Exercise instructions. A single figure is required: the number of lines in the listing below containing the word "Auto".

Excerpted records.
---

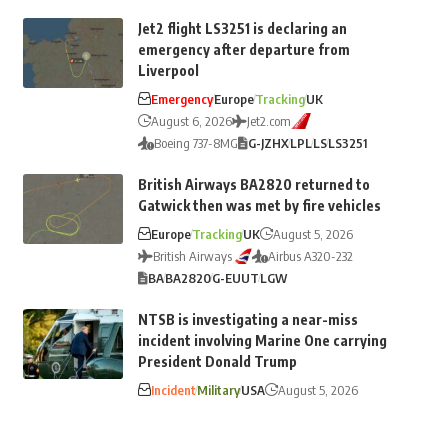
Jet2 flight LS3251 is declaring an
emergency after departure from
Liverpool
Emergency
Europe
Tracking
UK
August 6, 2026
Jet2.com
Boeing 737-8MG
G-JZHX
LPL
LS
LS3251
British Airways BA2820 returned to
Gatwick then was met by fire vehicles
Europe
Tracking
UK
August 5, 2026
British Airways
Airbus A320-232
BA
BA2820
G-EUUT
LGW
NTSB is investigating a near-miss
incident involving Marine One carrying
President Donald Trump
Incident
Military
USA
August 5, 2026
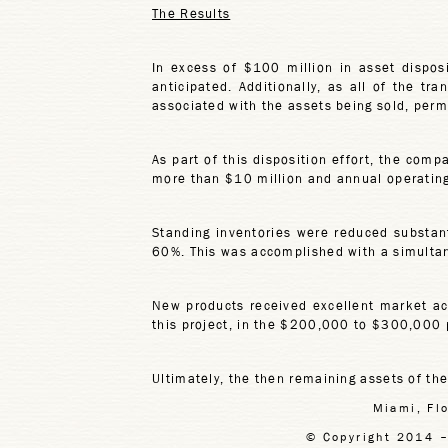
The Results
In excess of $100 million in asset dispos
anticipated. Additionally, as all of the t
associated with the assets being sold, permi
As part of this disposition effort, the comp
more than $10 million and annual operating 
Standing inventories were reduced substant
60%. This was accomplished with a simultan
New products received excellent market acce
this project, in the $200,000 to $300,000 p
Ultimately, the then remaining assets of th
Miami, Fl
© Copyright 2014 –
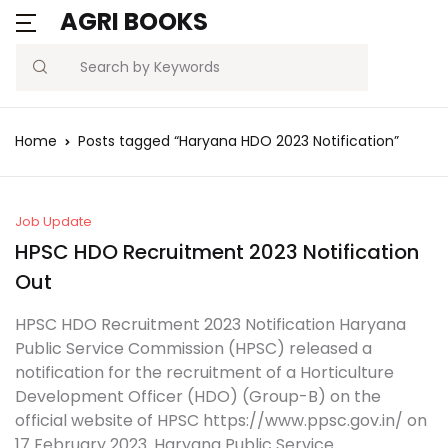
AGRI BOOKS
Search
Home
Posts tagged “Haryana HDO 2023 Notification”
Job Update
HPSC HDO Recruitment 2023 Notification
Out
HPSC HDO Recruitment 2023 Notification Haryana
Public Service Commission (HPSC) released a
notification for the recruitment of a Horticulture
Development Officer (HDO) (Group-B) on the
official website of HPSC https://www.ppsc.gov.in/ on
17 February 2023. Haryana Public Service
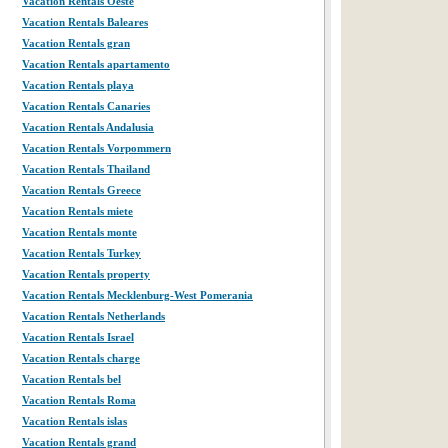
Vacation Rentals Oeste
Vacation Rentals Baleares
Vacation Rentals gran
Vacation Rentals apartamento
Vacation Rentals playa
Vacation Rentals Canaries
Vacation Rentals Andalusia
Vacation Rentals Vorpommern
Vacation Rentals Thailand
Vacation Rentals Greece
Vacation Rentals miete
Vacation Rentals monte
Vacation Rentals Turkey
Vacation Rentals property
Vacation Rentals Mecklenburg-West Pomerania
Vacation Rentals Netherlands
Vacation Rentals Israel
Vacation Rentals charge
Vacation Rentals bel
Vacation Rentals Roma
Vacation Rentals islas
Vacation Rentals grand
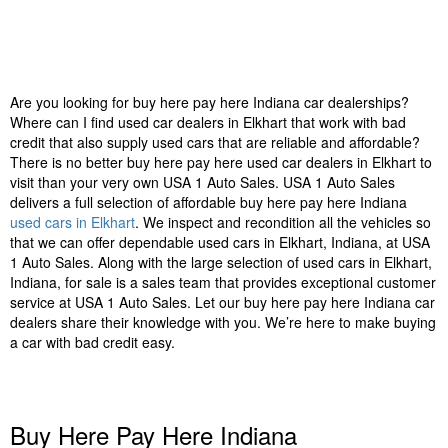
Are you looking for buy here pay here Indiana car dealerships?
Where can I find used car dealers in Elkhart that work with bad
credit that also supply used cars that are reliable and affordable?
There is no better buy here pay here used car dealers in Elkhart to
visit than your very own USA 1 Auto Sales. USA 1 Auto Sales
delivers a full selection of affordable buy here pay here Indiana
used cars in Elkhart
. We inspect and recondition all the vehicles so
that we can offer dependable used cars in Elkhart, Indiana, at USA
1 Auto Sales. Along with the large selection of used cars in Elkhart,
Indiana, for sale is a sales team that provides exceptional customer
service at USA 1 Auto Sales. Let our buy here pay here Indiana car
dealers share their knowledge with you. We’re here to make buying
a car with bad credit easy.
Buy Here Pay Here Indiana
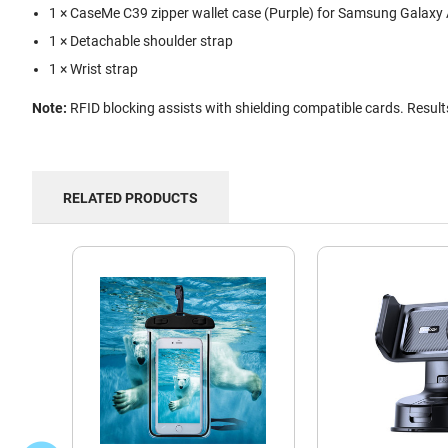
1 × CaseMe C39 zipper wallet case (Purple) for Samsung Galaxy
1 × Detachable shoulder strap
1 × Wrist strap
Note:
RFID blocking assists with shielding compatible cards. Resul
RELATED PRODUCTS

---

The completed task. 3